# allowable tape end gaps on adjoining corners



## strysnie (May 24, 2017)

I'm new here and also new to automatic taping tools. I searched on this topic but have not found anything. All below pertains to standard paper tape.

When taping with a bazooka I'm finding it hard to get the ends of my tape really close at the beginning and end adjoining corners. I either end up with the tape a bit short which leaves a section with no tape, or too long which means put down the bazooka and trim the tape manually.

When I did these by hand I always tried to make sure the end of the tape was at most 1/2 inch or so from the adjoining corner. What would you guys consider an allowable distance?
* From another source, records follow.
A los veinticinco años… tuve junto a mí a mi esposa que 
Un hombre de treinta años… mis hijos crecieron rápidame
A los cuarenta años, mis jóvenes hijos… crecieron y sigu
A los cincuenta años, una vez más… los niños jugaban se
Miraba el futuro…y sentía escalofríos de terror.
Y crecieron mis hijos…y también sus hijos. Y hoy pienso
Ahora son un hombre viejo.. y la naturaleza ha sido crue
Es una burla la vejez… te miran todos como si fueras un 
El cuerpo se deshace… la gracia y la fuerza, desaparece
When using a bazooka what do you do when you end up short or long at start or finish of a tape run? Obviously stopping to either add a small piece of tape or trim a long piece by hand really slows down the pace.

Thanks for your help,
Richard


----------



## Bohdi (Jan 28, 2015)

It takes time and practice.Pay attention to how much your tape is pulling out of the corner and compensate.You'll get it eventually it just a matter learning the bazooka


----------



## keke (Mar 7, 2012)

look at this video and check his channel you will find more info


https://www.youtube.com/watch?v=xooYBevv-Ck


----------



## strysnie (May 24, 2017)

Thanks, I appreciate the feedback and the video link.


----------



## OtherbrotherMoore (May 25, 2017)

strysnie said:


> I'm new here and also new to automatic taping tools. I searched on this topic but have not found anything. All below pertains to standard paper tape.
> 
> When taping with a bazooka I'm finding it hard to get the ends of my tape really close at the beginning and end adjoining corners. I either end up with the tape a bit short which leaves a section with no tape, or too long which means put down the bazooka and trim the tape manually.
> 
> ...


On columbia website it shows how mud should drip of mixer, an allowance of extra tape over corner is how I swing, do top first and run standups last so u can push tape up to touch ceiling, i use a mix dbondo and tape mud for first flash on 3 ways, i tought 2 buck Moore Gaz almost every taper there is cept a guy named dave,:whistling2:


----------